Task details - Start to finish, print the entries exactly, and carry none of the pictures over.

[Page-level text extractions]
======

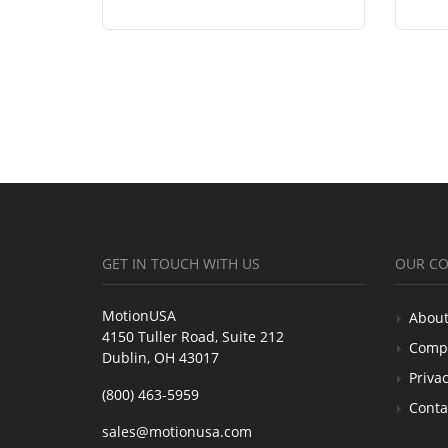
GET IN TOUCH WITH US
OUR C
MotionUSA
About
4150 Tuller Road, Suite 212
Comp
Dublin, OH 43017
Privac
(800) 463-5959
Conta
sales@motionusa.com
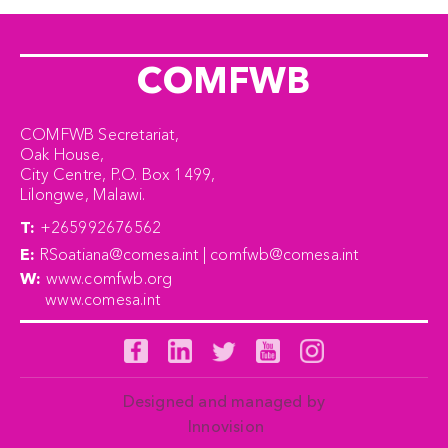
COMFWB
COMFWB Secretariat,
Oak House,
City Centre, P.O. Box 1499,
Lilongwe, Malawi.
T:
+265992676562
E:
RSoatiana@comesa.int | comfwb@comesa.int
W:
www.comfwb.org
www.comesa.int
Designed and managed by
Innovision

======

Answer -
GET IN TOUCH WITH US
OUR C
MotionUSA
About
4150 Tuller Road, Suite 212
Comp
Dublin, OH 43017
Privac
(800) 463-5959
Conta
sales@motionusa.com
COMFWB
COMFWB Secretariat,
Oak House,
City Centre, P.O. Box 1499,
Lilongwe, Malawi.
T:
+265992676562
E:
RSoatiana@comesa.int | comfwb@comesa.int
W:
www.comfwb.org
www.comesa.int
Designed and managed by
Innovision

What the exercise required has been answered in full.